**Source information:**
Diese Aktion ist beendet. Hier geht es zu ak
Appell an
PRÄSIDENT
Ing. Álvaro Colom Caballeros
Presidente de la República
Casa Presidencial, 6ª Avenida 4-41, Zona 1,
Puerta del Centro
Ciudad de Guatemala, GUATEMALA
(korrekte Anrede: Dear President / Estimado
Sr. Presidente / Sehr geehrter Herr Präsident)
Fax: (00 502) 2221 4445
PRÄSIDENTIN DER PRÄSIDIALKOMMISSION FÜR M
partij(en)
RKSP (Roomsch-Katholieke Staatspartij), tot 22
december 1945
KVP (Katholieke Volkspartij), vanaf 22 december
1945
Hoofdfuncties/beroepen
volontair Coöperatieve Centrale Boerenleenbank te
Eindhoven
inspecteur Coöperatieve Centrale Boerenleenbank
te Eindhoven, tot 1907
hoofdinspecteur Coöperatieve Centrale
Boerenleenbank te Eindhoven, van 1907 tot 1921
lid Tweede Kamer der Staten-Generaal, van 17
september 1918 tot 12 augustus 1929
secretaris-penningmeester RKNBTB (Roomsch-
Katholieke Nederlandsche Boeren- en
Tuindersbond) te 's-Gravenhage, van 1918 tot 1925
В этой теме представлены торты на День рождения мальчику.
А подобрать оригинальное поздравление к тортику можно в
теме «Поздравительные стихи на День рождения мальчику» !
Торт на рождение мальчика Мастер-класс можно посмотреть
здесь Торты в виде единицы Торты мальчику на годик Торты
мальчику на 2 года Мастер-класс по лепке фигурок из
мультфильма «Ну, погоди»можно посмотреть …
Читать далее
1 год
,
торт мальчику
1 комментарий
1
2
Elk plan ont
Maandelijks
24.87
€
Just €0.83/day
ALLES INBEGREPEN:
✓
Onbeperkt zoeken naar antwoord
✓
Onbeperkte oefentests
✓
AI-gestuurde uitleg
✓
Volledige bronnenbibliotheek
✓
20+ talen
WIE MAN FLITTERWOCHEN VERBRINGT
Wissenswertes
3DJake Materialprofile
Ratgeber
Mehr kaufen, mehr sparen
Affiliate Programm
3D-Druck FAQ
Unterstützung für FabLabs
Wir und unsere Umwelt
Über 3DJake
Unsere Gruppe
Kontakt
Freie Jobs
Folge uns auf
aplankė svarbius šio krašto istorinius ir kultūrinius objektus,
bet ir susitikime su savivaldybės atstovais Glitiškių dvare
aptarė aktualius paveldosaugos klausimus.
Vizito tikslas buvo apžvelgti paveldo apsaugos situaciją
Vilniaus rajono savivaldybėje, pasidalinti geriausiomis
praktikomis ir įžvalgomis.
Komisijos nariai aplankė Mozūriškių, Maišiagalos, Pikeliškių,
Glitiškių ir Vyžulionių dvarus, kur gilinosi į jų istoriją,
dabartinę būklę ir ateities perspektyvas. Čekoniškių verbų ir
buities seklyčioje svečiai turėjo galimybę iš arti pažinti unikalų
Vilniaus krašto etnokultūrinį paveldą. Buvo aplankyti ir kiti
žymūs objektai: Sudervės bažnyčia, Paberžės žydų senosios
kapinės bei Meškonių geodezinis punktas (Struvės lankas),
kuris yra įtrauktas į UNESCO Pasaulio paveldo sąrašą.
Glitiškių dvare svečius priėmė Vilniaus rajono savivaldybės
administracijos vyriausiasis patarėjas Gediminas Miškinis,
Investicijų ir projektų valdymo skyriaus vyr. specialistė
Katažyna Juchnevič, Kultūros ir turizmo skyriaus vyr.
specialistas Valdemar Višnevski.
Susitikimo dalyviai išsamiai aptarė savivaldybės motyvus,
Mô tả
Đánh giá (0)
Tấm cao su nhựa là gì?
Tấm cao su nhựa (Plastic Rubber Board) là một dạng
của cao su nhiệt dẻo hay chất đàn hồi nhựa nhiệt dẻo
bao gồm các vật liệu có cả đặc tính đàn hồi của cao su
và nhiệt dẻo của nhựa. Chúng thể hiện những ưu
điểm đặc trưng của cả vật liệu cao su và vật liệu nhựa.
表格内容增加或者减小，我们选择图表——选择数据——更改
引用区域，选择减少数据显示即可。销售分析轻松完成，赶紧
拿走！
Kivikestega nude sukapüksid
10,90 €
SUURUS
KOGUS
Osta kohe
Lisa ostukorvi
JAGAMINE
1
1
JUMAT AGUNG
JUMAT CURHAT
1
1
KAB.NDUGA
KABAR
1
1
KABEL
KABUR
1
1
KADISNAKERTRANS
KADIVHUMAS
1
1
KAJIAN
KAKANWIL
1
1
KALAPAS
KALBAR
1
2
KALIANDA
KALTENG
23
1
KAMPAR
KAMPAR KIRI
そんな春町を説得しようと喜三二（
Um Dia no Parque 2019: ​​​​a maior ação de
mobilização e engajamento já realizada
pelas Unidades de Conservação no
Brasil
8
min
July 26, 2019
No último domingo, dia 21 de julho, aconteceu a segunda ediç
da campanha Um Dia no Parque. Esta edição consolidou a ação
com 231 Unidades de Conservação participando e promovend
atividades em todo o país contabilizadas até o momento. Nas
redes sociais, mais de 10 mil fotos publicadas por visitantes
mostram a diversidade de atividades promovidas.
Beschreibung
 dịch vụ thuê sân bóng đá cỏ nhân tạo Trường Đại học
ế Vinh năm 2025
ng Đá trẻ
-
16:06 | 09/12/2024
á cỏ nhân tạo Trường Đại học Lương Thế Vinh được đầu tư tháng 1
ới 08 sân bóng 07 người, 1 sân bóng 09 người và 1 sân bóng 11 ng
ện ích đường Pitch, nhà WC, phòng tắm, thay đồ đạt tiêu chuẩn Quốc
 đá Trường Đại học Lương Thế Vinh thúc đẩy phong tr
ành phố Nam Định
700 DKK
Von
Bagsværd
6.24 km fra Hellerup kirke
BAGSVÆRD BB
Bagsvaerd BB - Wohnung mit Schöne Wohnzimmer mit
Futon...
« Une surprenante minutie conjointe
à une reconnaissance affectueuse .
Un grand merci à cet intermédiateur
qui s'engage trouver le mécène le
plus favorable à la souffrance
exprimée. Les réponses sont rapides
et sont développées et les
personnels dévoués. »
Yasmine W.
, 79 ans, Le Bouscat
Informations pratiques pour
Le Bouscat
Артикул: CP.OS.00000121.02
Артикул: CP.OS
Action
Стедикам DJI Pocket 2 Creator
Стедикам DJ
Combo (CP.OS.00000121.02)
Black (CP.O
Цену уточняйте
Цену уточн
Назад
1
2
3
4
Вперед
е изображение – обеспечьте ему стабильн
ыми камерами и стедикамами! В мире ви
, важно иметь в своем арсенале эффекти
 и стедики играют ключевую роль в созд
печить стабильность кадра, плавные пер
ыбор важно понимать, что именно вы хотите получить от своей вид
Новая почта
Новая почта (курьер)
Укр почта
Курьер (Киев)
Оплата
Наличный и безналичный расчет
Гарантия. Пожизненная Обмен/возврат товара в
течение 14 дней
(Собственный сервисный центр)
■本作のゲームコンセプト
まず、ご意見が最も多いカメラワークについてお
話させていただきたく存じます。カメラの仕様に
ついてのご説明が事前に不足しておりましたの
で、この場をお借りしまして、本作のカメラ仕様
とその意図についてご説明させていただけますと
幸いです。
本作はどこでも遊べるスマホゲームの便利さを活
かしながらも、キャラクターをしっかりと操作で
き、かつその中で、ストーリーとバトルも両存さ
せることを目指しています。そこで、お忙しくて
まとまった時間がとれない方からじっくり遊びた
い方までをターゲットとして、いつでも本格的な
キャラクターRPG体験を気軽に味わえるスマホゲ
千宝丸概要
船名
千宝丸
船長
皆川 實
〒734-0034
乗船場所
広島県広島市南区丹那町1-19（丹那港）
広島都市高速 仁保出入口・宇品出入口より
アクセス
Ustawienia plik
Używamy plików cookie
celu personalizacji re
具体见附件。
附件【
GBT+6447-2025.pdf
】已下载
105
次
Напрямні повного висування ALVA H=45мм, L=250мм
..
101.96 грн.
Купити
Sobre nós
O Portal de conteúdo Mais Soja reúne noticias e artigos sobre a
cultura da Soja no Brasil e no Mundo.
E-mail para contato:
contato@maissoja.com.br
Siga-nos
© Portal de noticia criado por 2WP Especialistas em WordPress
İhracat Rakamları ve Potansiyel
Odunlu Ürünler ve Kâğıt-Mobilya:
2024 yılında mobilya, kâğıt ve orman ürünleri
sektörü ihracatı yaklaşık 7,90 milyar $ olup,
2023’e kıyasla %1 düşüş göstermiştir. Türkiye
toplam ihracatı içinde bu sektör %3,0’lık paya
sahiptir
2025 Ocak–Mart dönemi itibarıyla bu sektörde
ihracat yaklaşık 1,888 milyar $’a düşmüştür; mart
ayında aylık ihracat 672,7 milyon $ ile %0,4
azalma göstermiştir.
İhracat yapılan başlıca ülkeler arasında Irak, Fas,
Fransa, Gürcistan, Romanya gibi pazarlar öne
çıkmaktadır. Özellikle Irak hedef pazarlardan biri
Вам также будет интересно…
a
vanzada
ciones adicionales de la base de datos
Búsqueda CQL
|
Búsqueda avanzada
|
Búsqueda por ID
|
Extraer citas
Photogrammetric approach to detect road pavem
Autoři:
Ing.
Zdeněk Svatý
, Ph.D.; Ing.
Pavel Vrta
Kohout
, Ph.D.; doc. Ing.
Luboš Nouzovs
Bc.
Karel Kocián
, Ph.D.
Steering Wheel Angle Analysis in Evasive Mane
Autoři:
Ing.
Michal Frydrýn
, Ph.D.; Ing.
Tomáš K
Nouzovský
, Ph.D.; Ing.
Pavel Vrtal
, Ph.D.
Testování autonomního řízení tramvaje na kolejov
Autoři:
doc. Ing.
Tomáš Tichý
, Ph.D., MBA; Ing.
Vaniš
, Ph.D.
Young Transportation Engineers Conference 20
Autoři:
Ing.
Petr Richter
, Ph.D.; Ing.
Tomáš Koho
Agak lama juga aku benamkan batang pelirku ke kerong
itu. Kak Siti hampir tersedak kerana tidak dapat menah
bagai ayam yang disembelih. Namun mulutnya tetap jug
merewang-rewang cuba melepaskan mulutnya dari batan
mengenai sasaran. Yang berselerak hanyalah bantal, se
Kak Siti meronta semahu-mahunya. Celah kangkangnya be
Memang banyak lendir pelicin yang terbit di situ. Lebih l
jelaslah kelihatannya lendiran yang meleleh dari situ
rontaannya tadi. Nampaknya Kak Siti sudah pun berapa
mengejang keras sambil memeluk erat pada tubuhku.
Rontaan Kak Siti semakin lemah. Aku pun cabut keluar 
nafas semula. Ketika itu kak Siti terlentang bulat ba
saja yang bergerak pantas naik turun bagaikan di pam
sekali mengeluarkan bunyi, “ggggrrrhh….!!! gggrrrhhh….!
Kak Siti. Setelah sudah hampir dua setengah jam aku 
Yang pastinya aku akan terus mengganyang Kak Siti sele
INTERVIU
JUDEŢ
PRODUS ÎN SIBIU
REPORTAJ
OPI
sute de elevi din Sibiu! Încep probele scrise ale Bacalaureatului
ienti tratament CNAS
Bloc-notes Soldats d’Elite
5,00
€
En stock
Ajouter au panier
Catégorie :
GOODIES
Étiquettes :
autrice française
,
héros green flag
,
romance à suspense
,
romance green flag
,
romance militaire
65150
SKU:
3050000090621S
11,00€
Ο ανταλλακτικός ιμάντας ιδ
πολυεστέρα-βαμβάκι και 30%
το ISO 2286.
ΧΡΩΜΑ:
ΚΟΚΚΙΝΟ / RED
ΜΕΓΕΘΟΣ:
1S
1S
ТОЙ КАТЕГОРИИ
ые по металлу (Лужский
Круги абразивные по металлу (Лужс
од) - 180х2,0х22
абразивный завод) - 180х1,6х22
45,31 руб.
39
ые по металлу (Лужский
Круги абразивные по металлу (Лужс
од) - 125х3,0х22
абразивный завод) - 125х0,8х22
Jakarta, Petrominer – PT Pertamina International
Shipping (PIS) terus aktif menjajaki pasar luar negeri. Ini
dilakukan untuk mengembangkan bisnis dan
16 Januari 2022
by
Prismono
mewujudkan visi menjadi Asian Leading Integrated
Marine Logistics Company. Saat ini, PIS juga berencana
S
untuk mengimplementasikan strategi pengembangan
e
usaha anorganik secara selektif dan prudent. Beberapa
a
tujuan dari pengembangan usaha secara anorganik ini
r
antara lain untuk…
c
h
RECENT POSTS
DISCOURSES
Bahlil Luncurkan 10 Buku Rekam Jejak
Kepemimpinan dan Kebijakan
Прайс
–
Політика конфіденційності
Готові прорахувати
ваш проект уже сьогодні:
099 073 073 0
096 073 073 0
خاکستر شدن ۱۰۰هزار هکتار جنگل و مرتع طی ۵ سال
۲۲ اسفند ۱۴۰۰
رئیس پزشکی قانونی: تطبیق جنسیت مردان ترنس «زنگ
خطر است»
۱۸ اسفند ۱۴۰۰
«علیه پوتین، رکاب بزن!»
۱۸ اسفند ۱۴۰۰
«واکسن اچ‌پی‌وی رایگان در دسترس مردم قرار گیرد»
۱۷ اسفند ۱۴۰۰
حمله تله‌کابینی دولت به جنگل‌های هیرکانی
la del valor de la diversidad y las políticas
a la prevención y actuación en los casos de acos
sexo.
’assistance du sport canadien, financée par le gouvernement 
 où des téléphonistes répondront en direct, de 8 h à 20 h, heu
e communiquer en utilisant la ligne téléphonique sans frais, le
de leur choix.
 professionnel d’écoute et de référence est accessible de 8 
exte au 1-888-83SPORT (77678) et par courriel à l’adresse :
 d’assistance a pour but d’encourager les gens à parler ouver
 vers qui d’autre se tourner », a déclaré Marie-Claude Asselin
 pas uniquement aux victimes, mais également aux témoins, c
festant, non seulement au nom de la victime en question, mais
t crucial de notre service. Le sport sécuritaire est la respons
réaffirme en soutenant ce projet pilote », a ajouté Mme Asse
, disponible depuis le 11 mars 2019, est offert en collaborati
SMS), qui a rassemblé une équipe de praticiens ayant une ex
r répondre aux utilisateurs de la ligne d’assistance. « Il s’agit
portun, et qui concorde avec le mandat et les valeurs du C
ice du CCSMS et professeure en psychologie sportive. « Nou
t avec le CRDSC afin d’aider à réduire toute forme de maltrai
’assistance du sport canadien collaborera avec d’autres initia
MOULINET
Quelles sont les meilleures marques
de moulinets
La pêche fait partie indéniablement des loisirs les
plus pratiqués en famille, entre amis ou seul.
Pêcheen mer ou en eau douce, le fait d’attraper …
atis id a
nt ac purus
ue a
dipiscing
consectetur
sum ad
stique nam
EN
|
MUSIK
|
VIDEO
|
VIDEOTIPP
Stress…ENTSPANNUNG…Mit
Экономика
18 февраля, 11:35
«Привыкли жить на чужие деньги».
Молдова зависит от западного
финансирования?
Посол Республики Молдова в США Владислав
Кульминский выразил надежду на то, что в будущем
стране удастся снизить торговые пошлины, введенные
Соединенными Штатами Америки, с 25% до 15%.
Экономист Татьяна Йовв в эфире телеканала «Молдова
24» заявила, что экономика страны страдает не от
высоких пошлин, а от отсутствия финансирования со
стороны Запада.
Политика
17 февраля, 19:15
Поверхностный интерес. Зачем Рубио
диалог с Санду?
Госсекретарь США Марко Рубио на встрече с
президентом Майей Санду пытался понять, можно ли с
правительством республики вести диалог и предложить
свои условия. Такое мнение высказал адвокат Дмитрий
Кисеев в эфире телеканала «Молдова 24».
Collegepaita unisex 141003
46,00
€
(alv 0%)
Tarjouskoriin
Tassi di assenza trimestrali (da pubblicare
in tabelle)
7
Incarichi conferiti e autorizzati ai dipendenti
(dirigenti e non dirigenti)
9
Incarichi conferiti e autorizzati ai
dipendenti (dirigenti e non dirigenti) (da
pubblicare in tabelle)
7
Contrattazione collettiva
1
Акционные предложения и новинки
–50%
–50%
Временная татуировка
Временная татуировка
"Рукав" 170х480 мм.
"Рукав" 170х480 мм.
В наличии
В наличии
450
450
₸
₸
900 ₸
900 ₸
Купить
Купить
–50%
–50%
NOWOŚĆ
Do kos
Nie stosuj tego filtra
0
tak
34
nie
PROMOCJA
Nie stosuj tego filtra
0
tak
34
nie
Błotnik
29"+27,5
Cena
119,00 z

**Task directions:** Copy out only the lines running from the beginning of the data to the line with "bet ir susitikime", both ends included.

**Solution below:**
Diese Aktion ist beendet. Hier geht es zu ak
Appell an
PRÄSIDENT
Ing. Álvaro Colom Caballeros
Presidente de la República
Casa Presidencial, 6ª Avenida 4-41, Zona 1,
Puerta del Centro
Ciudad de Guatemala, GUATEMALA
(korrekte Anrede: Dear President / Estimado
Sr. Presidente / Sehr geehrter Herr Präsident)
Fax: (00 502) 2221 4445
PRÄSIDENTIN DER PRÄSIDIALKOMMISSION FÜR M
partij(en)
RKSP (Roomsch-Katholieke Staatspartij), tot 22
december 1945
KVP (Katholieke Volkspartij), vanaf 22 december
1945
Hoofdfuncties/beroepen
volontair Coöperatieve Centrale Boerenleenbank te
Eindhoven
inspecteur Coöperatieve Centrale Boerenleenbank
te Eindhoven, tot 1907
hoofdinspecteur Coöperatieve Centrale
Boerenleenbank te Eindhoven, van 1907 tot 1921
lid Tweede Kamer der Staten-Generaal, van 17
september 1918 tot 12 augustus 1929
secretaris-penningmeester RKNBTB (Roomsch-
Katholieke Nederlandsche Boeren- en
Tuindersbond) te 's-Gravenhage, van 1918 tot 1925
В этой теме представлены торты на День рождения мальчику.
А подобрать оригинальное поздравление к тортику можно в
теме «Поздравительные стихи на День рождения мальчику» !
Торт на рождение мальчика Мастер-класс можно посмотреть
здесь Торты в виде единицы Торты мальчику на годик Торты
мальчику на 2 года Мастер-класс по лепке фигурок из
мультфильма «Ну, погоди»можно посмотреть …
Читать далее
1 год
,
торт мальчику
1 комментарий
1
2
Elk plan ont
Maandelijks
24.87
€
Just €0.83/day
ALLES INBEGREPEN:
✓
Onbeperkt zoeken naar antwoord
✓
Onbeperkte oefentests
✓
AI-gestuurde uitleg
✓
Volledige bronnenbibliotheek
✓
20+ talen
WIE MAN FLITTERWOCHEN VERBRINGT
Wissenswertes
3DJake Materialprofile
Ratgeber
Mehr kaufen, mehr sparen
Affiliate Programm
3D-Druck FAQ
Unterstützung für FabLabs
Wir und unsere Umwelt
Über 3DJake
Unsere Gruppe
Kontakt
Freie Jobs
Folge uns auf
aplankė svarbius šio krašto istorinius ir kultūrinius objektus,
bet ir susitikime su savivaldybės atstovais Glitiškių dvare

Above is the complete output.